Almost an hour passes before the doctor has finished ‘finishing’.

Filomena Schiavone is a small woman in her early sixties with tight curls of white hair, piercing blue eyes and an impatient look on her grandmotherly face. ‘Remind me – who are you? Why are you here? The girl minding my phones wasn’t very clear.’ She strips off her greens and drops them in a laundry bin. ‘I have a lunch date in an hour and I don’t want to look like a drowned poodle, so be quick.’

‘Captain Morassi.’ Valentina produces her ID.

‘Put it away. I believe you.’ The ME glances at her. ‘What have you done to your face? You look like a trout.’

Valentina puts her fingers to her lip. ‘I got hit by a woman prisoner. She was arrested near Cosmedin in connection with a severed hand that I believe you took possession of.’

The ME laughs. ‘ Took possession of. How sweet.
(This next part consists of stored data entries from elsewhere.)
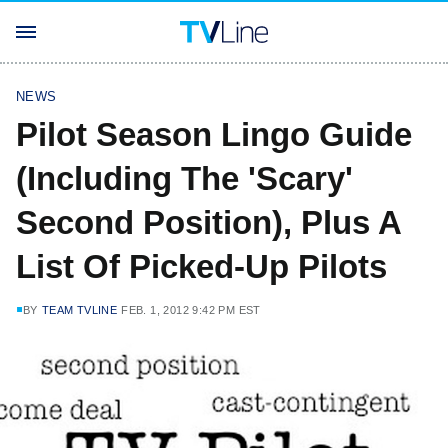
NEWS
Pilot Season Lingo Guide
(Including The 'Scary'
Second Position), Plus A
List Of Picked-Up Pilots
BY
TEAM TVLINE
FEB. 1, 2012 9:42 PM EST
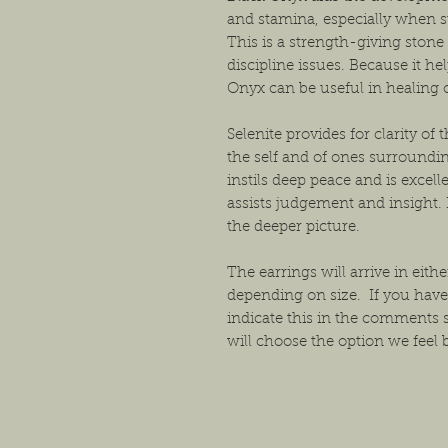
and stamina, especially when s
This is a strength-giving stone
discipline issues. Because it h
Onyx can be useful in healing o
Selenite provides for clarity o
the self and of ones surroundin
instils deep peace and is excelle
assists judgement and insight. 
the deeper picture.
The earrings will arrive in either
depending on size. If you have
indicate this in the comments 
will choose the option we feel b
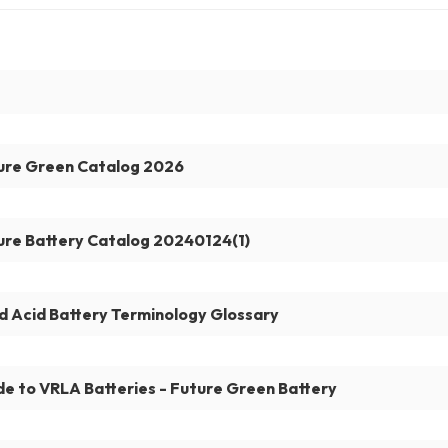
ure Green Catalog 2026
ure Battery Catalog 20240124(1)
d Acid Battery Terminology Glossary
de to VRLA Batteries - Future Green Battery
You police officers do mangle our language. It was sent to me in a plastic bag, packed with ice. Someone obviously hoped it might be sewn back on to whoever lost it. I examined it, made notes and put it in the fridge.’ She opens a long metal locker and gets out a simple but stylish black maxi dress.

‘What do you think? Too dull? I have a Grecian-drape affair upstairs, just back from the cleaners.’